Rendered page images:
* * * * * * *

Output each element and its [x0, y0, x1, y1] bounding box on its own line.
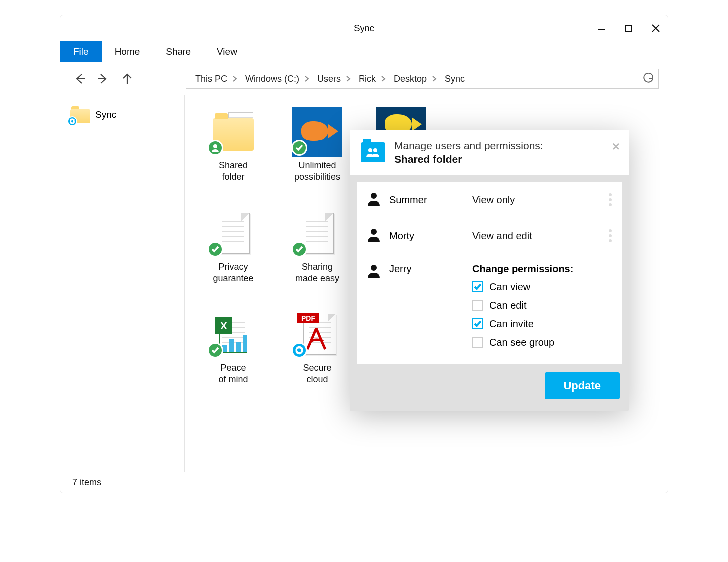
- file-secure-cloud[interactable]: PDF Secure cloud: [280, 309, 355, 385]
- checkbox-label: Can edit: [489, 300, 527, 311]
- crumb-rick[interactable]: Rick: [357, 74, 378, 84]
- svg-rect-0: [626, 25, 632, 31]
- synced-badge-icon: [207, 241, 223, 257]
- tab-share[interactable]: Share: [153, 41, 204, 62]
- user-name: Jerry: [389, 263, 464, 275]
- status-bar: 7 items: [60, 472, 668, 493]
- checkbox-label: Can see group: [489, 337, 554, 348]
- window-title: Sync: [354, 23, 374, 34]
- crumb-this-pc[interactable]: This PC: [193, 74, 229, 84]
- crumb-sync[interactable]: Sync: [443, 74, 467, 84]
- permission-row: Summer View only: [357, 182, 622, 218]
- synced-badge-icon: [207, 342, 223, 358]
- checkbox-can-edit[interactable]: Can edit: [472, 300, 612, 311]
- svg-point-1: [213, 144, 217, 148]
- excel-icon: X: [215, 317, 232, 334]
- dialog-header: Manage users and permissions: Shared fol…: [350, 130, 629, 175]
- crumb-desktop[interactable]: Desktop: [392, 74, 429, 84]
- tab-view[interactable]: View: [204, 41, 250, 62]
- chevron-right-icon: [304, 75, 312, 82]
- status-text: 7 items: [72, 477, 101, 488]
- svg-point-2: [368, 148, 372, 152]
- nav-row: This PC Windows (C:) Users Rick Desktop …: [60, 62, 668, 95]
- minimize-button[interactable]: [594, 20, 610, 36]
- svg-point-5: [371, 229, 377, 235]
- close-button[interactable]: [648, 20, 664, 36]
- chevron-right-icon: [381, 75, 389, 82]
- file-privacy-guarantee[interactable]: Privacy guarantee: [196, 208, 271, 283]
- file-label: Secure cloud: [303, 362, 331, 385]
- file-label: Shared folder: [219, 160, 248, 182]
- permissions-dialog: Manage users and permissions: Shared fol…: [350, 130, 629, 411]
- shared-folder-icon: [361, 142, 385, 162]
- file-sharing-made-easy[interactable]: Sharing made easy: [280, 208, 355, 283]
- file-label: Peace of mind: [218, 362, 248, 385]
- user-permission: View only: [472, 194, 601, 206]
- crumb-users[interactable]: Users: [315, 74, 343, 84]
- permission-row-expanded: Jerry Change permissions: Can view Can e…: [357, 254, 622, 364]
- up-button[interactable]: [117, 69, 137, 89]
- file-peace-of-mind[interactable]: X Peace of mind: [196, 309, 271, 385]
- person-icon: [366, 263, 381, 281]
- chevron-right-icon: [432, 75, 440, 82]
- synced-badge-icon: [291, 140, 307, 156]
- more-options-button[interactable]: [609, 229, 612, 242]
- checkbox-label: Can invite: [489, 318, 534, 330]
- chevron-right-icon: [232, 75, 240, 82]
- breadcrumb[interactable]: This PC Windows (C:) Users Rick Desktop …: [186, 69, 659, 89]
- file-label: Privacy guarantee: [213, 261, 253, 283]
- checkbox-can-see-group[interactable]: Can see group: [472, 337, 612, 348]
- user-name: Morty: [389, 230, 464, 242]
- sync-badge-icon: [67, 116, 77, 126]
- sidebar-item-label: Sync: [95, 109, 116, 120]
- change-permissions-title: Change permissions:: [472, 263, 612, 275]
- file-shared-folder[interactable]: Shared folder: [196, 107, 271, 182]
- forward-button[interactable]: [93, 69, 113, 89]
- sidebar: Sync: [60, 95, 185, 472]
- back-button[interactable]: [69, 69, 89, 89]
- maximize-button[interactable]: [621, 20, 637, 36]
- checkbox-label: Can view: [489, 281, 530, 293]
- person-icon: [366, 227, 381, 245]
- svg-point-6: [371, 265, 377, 271]
- file-label: Unlimited possibilities: [294, 160, 340, 182]
- permission-row: Morty View and edit: [357, 218, 622, 254]
- explorer-window: Sync File Home Share View: [60, 15, 668, 493]
- dialog-title-line2: Shared folder: [394, 152, 543, 166]
- checkbox-can-invite[interactable]: Can invite: [472, 318, 612, 330]
- chevron-right-icon: [346, 75, 354, 82]
- shared-badge-icon: [207, 140, 223, 156]
- dialog-close-button[interactable]: ×: [612, 139, 620, 154]
- person-icon: [366, 191, 381, 209]
- tab-home[interactable]: Home: [102, 41, 153, 62]
- crumb-drive[interactable]: Windows (C:): [243, 74, 301, 84]
- user-permission: View and edit: [472, 230, 601, 242]
- folder-icon: [70, 106, 90, 123]
- tab-file[interactable]: File: [60, 41, 102, 62]
- sidebar-item-sync[interactable]: Sync: [66, 104, 179, 125]
- refresh-button[interactable]: [643, 69, 654, 88]
- svg-point-4: [371, 193, 377, 199]
- update-button[interactable]: Update: [545, 372, 620, 399]
- svg-point-3: [373, 148, 377, 152]
- checkbox-can-view[interactable]: Can view: [472, 281, 612, 293]
- synced-badge-icon: [291, 241, 307, 257]
- title-bar: Sync: [60, 15, 668, 41]
- dialog-title-line1: Manage users and permissions:: [394, 139, 543, 152]
- user-name: Summer: [389, 194, 464, 206]
- file-label: Sharing made easy: [295, 261, 339, 283]
- pdf-icon: PDF: [297, 313, 319, 323]
- syncing-badge-icon: [291, 342, 307, 358]
- file-unlimited-possibilities[interactable]: Unlimited possibilities: [280, 107, 355, 182]
- more-options-button[interactable]: [609, 193, 612, 206]
- ribbon-tabs: File Home Share View: [60, 41, 668, 62]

* * * * * * *

▸ What is expected: Reproduce the data above line for line, excluding every picture.

▸ Your solution:
Output each element and its [x0, y0, x1, y1] bounding box on its own line.
- file-secure-cloud[interactable]: PDF Secure cloud: [280, 309, 355, 385]
- checkbox-label: Can edit: [489, 300, 527, 311]
- crumb-rick[interactable]: Rick: [357, 74, 378, 84]
- svg-rect-0: [626, 25, 632, 31]
- synced-badge-icon: [207, 241, 223, 257]
- tab-share[interactable]: Share: [153, 41, 204, 62]
- user-name: Jerry: [389, 263, 464, 275]
- status-bar: 7 items: [60, 472, 668, 493]
- checkbox-label: Can see group: [489, 337, 554, 348]
- window-title: Sync: [354, 23, 374, 34]
- crumb-this-pc[interactable]: This PC: [193, 74, 229, 84]
- crumb-sync[interactable]: Sync: [443, 74, 467, 84]
- permission-row: Summer View only: [357, 182, 622, 218]
- synced-badge-icon: [207, 342, 223, 358]
- checkbox-can-edit[interactable]: Can edit: [472, 300, 612, 311]
- svg-point-1: [213, 144, 217, 148]
- excel-icon: X: [215, 317, 232, 334]
- dialog-header: Manage users and permissions: Shared fol…: [350, 130, 629, 175]
- crumb-desktop[interactable]: Desktop: [392, 74, 429, 84]
- tab-view[interactable]: View: [204, 41, 250, 62]
- chevron-right-icon: [304, 75, 312, 82]
- status-text: 7 items: [72, 477, 101, 488]
- svg-point-2: [368, 148, 372, 152]
- nav-row: This PC Windows (C:) Users Rick Desktop …: [60, 62, 668, 95]
- minimize-button[interactable]: [594, 20, 610, 36]
- svg-point-5: [371, 229, 377, 235]
- close-button[interactable]: [648, 20, 664, 36]
- chevron-right-icon: [381, 75, 389, 82]
- file-privacy-guarantee[interactable]: Privacy guarantee: [196, 208, 271, 283]
- file-label: Secure cloud: [303, 362, 331, 385]
- file-label: Shared folder: [219, 160, 248, 182]
- permissions-dialog: Manage users and permissions: Shared fol…: [350, 130, 629, 411]
- shared-folder-icon: [361, 142, 385, 162]
- file-sharing-made-easy[interactable]: Sharing made easy: [280, 208, 355, 283]
- file-label: Peace of mind: [218, 362, 248, 385]
- user-permission: View only: [472, 194, 601, 206]
- crumb-users[interactable]: Users: [315, 74, 343, 84]
- permission-row-expanded: Jerry Change permissions: Can view Can e…: [357, 254, 622, 364]
- up-button[interactable]: [117, 69, 137, 89]
- file-peace-of-mind[interactable]: X Peace of mind: [196, 309, 271, 385]
- person-icon: [366, 263, 381, 281]
- chevron-right-icon: [432, 75, 440, 82]
- synced-badge-icon: [291, 140, 307, 156]
- more-options-button[interactable]: [609, 229, 612, 242]
- checkbox-label: Can invite: [489, 318, 534, 330]
- chevron-right-icon: [232, 75, 240, 82]
- breadcrumb[interactable]: This PC Windows (C:) Users Rick Desktop …: [186, 69, 659, 89]
- file-label: Privacy guarantee: [213, 261, 253, 283]
- checkbox-can-see-group[interactable]: Can see group: [472, 337, 612, 348]
- user-name: Morty: [389, 230, 464, 242]
- sync-badge-icon: [67, 116, 77, 126]
- sidebar-item-label: Sync: [95, 109, 116, 120]
- change-permissions-title: Change permissions:: [472, 263, 612, 275]
- file-shared-folder[interactable]: Shared folder: [196, 107, 271, 182]
- forward-button[interactable]: [93, 69, 113, 89]
- sidebar: Sync: [60, 95, 185, 472]
- back-button[interactable]: [69, 69, 89, 89]
- maximize-button[interactable]: [621, 20, 637, 36]
- checkbox-label: Can view: [489, 281, 530, 293]
- person-icon: [366, 227, 381, 245]
- svg-point-6: [371, 265, 377, 271]
- file-label: Unlimited possibilities: [294, 160, 340, 182]
- permission-row: Morty View and edit: [357, 218, 622, 254]
- explorer-window: Sync File Home Share View: [60, 15, 668, 493]
- dialog-title-line2: Shared folder: [394, 152, 543, 166]
- checkbox-can-invite[interactable]: Can invite: [472, 318, 612, 330]
- chevron-right-icon: [346, 75, 354, 82]
- shared-badge-icon: [207, 140, 223, 156]
- dialog-close-button[interactable]: ×: [612, 139, 620, 154]
- person-icon: [366, 191, 381, 209]
- tab-home[interactable]: Home: [102, 41, 153, 62]
- crumb-drive[interactable]: Windows (C:): [243, 74, 301, 84]
- user-permission: View and edit: [472, 230, 601, 242]
- folder-icon: [70, 106, 90, 123]
- tab-file[interactable]: File: [60, 41, 102, 62]
- sidebar-item-sync[interactable]: Sync: [66, 104, 179, 125]
- refresh-button[interactable]: [643, 69, 654, 88]
- svg-point-4: [371, 193, 377, 199]
- update-button[interactable]: Update: [545, 372, 620, 399]
- svg-point-3: [373, 148, 377, 152]
- checkbox-can-view[interactable]: Can view: [472, 281, 612, 293]
- synced-badge-icon: [291, 241, 307, 257]
- title-bar: Sync: [60, 15, 668, 41]
- dialog-title-line1: Manage users and permissions:: [394, 139, 543, 152]
- user-name: Summer: [389, 194, 464, 206]
- file-label: Sharing made easy: [295, 261, 339, 283]
- pdf-icon: PDF: [297, 313, 319, 323]
- syncing-badge-icon: [291, 342, 307, 358]
- file-unlimited-possibilities[interactable]: Unlimited possibilities: [280, 107, 355, 182]
- more-options-button[interactable]: [609, 193, 612, 206]
- ribbon-tabs: File Home Share View: [60, 41, 668, 62]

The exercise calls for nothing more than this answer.